Section 8. University Counsel. The University Counsel shall represent the University in all legal matters. This representation shall include the provision of legal service and advice to the Board of Trustees, the President and all duly authorized representatives of the University. The University Counsel is authorized to retain outside counsel, as necessary, and shall supervise all such professional services. The University Counsel shall report to the President and the Board of Trustees as necessary.
Section 9. Treasurer.
A. The Treasurer shall prepare, or cause to be prepared, a true statement of the corporation’s assets, liabilities, and operating results as of the close of each fiscal year in accordance with generally accepted accounting principles for colleges and universities. The Treasurer shall coordinate the work of the external auditors employed by the University in the audit of those financial statements.
B. The Treasurer shall manage the Corporation’s external debt and the related reporting and payment requirements associated with external debt compliance matters. In this capacity, the Treasurer shall function as the University’s primary liaison with external debt rating agencies.
C. The Treasurer shall be responsible for the University’s banking relations including, but not limited to, debt-related investment banking relationships and other depository banking account functions.
D. The Treasurer shall in general perform all of the duties incident to the Office of Treasurer and such other duties as from time to time may be assigned to the Treasurer by the President or by the Board of Trustees, or by these Bylaws.
E. The Treasurer shall report to the President or such officer of the University as the President may direct.
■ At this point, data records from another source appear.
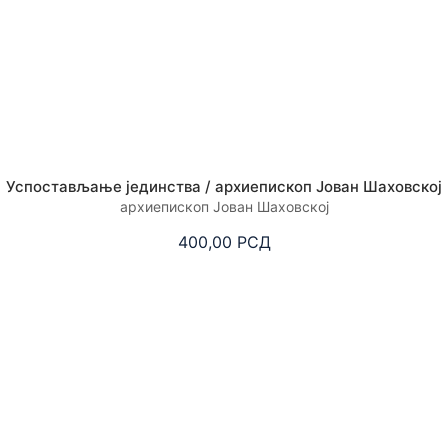
Успостављање јединства / архиепископ Јован Шаховској
архиепископ Јован Шаховској
400,00
РСД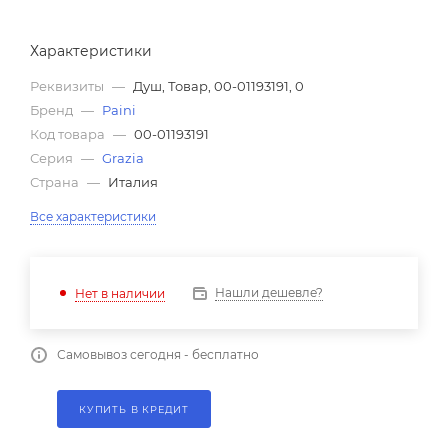
Характеристики
Реквизиты
—
Душ, Товар, 00-01193191, 0
Бренд
—
Paini
Код товара
—
00-01193191
Серия
—
Grazia
Страна
—
Италия
Все характеристики
Нашли дешевле?
Нет в наличии
Самовывоз сегодня - бесплатно
КУПИТЬ В КРЕДИТ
F. If required by the Board of Trustees, the Treasurer shall give a bond for the faithful discharge of his or her duties in such sums and with such sureties as the Board of Trustees shall determine. He or she shall have charge and custody of and be responsible for all funds and securities of the corporation; receive and give receipts for the monies due and payable to the Corporation from any source whatsoever, and deposit all such monies in the name of the Corporation in such banks, trust companies, or other depositories as may be selected in accordance with the provisions of these Bylaws.
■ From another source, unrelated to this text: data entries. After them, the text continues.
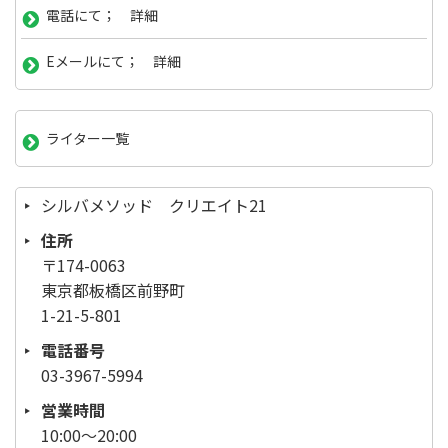
電話にて； 詳細
Eメールにて； 詳細
ライター一覧
シルバメソッド クリエイト21
住所
〒174-0063
東京都板橋区前野町
1-21-5-801
電話番号
03-3967-5994
営業時間
10:00～20:00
Section 10. University Secretary. The University Secretary shall keep the minutes of the meetings of the Board of Trustees in one or more books provided for that purpose; see that all notices are duly given in accordance with the provisions of these Bylaws or as required by law; be custodian of the Corporation records, the execution of which on behalf of the Corporation is duly authorized in accordance with the provisions of these Bylaws; keep a register of the post office address of each trustee which shall be furnished to the University Secretary by such Trustee; and in general perform all duties incident to the office of University Secretary; and such other duties as from time to time may be assigned to him or her by the President or by the Board of Trustees.
ARTICLE XIII. FACULTY
Section 1. The University Faculty shall be composed of the Officers of the University as elected by the Board of Trustees, all professors, associate professors, and assistant professors, and all other full-time members of the instructional staff, Registrar, and the University Librarian, and such other persons as may be designated by the President and approved by the Executive Committee or the Board of Trustees.
Section 2. The University Faculty shall be responsible for the conduct of instruction and research in the University. It may also consider and make recommendations to the President regarding any and all phases of education at the University.
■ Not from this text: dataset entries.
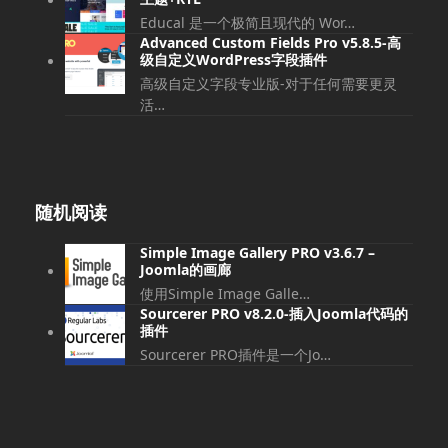
Educal 是一个极简且现代的 Wor…
Advanced Custom Fields Pro v5.8.5-高
级自定义WordPress字段插件
高级自定义字段专业版-对于任何需要更灵
活…
随机阅读
Simple Image Gallery PRO v3.6.7 –
Joomla的画廊
使用Simple Image Galle…
Sourcerer PRO v8.2.0-插入Joomla代码的
插件
Sourcerer PRO插件是一个Jo…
Section 3. The University Faculty shall approve and recommend, to the Board of Trustees, with the concurrence of the Provost and President, the persons it deems fit to receive degrees or other marks of distinction, and the establishment of any new degree or diploma.
Section 4. The University Faculty may organize and exercise its functions through appropriate councils, committees, or other bodies.
Section 5. Each academic unit in the University may have a faculty of its own, which shall be composed of the President, the Provost, appropriate University administrators, and all members of the University Faculty in the academic unit. Each such faculty shall function under the President and other officers of educational administration and be subject to the regulations of the University Faculty.
ARTICLE XIV. TENURE AND DISTINGUISHED PROFESSORSHIPS
Section 1. Approvals. Members of the University Faculty shall be granted tenure or elected to a distinguished professorship by the Board of Trustees upon the recommendation of the Provost, with the approval of and nomination by the President.
Section 2. Tenure. Appointment to a full-time position on the faculty is made by the department head with the concurrence of the Provost and President. Continuing appointment with tenure is made by the Provost and requires the approval of the President and the Board. Promotion to the rank of Assistant Professor, Associate Professor, Professor, or Emeritus(a) Professor, is made by the Provost and requires the approval of the President and the Board.
ARTICLE XV. FACULTY SENATE
Section 1. Membership. There shall be a Faculty Senate. The following shall be members of the Senate ex officio: the President, the Provost, and additional members named by the President for a total not to exceed the number specified by the Faculty Senate Bylaws. In addition, the presidents of the Student Government Association, and the Graduate Student Organization shall be student members ex officio. Additional members not to exceed the number specified by the Faculty Senate Bylaws, shall consist of staff, faculties and students elected as provided by the Bylaws of the Faculty Senate.
Section 2. Powers and Duties. Subject to the direction of the President and of the Board, the Faculty Senate shall have general supervision over all educational matters concerning the University as a whole, and over such matters as may be referred to it by the President or the Board. The Faculty Senate shall have power to adopt and to amend Bylaws governing its composition, organization procedures and committees. The decisions of the Faculty Senate, when validated by the concurrence of the President, shall be deemed conclusive unless and until the Board shall take action thereon.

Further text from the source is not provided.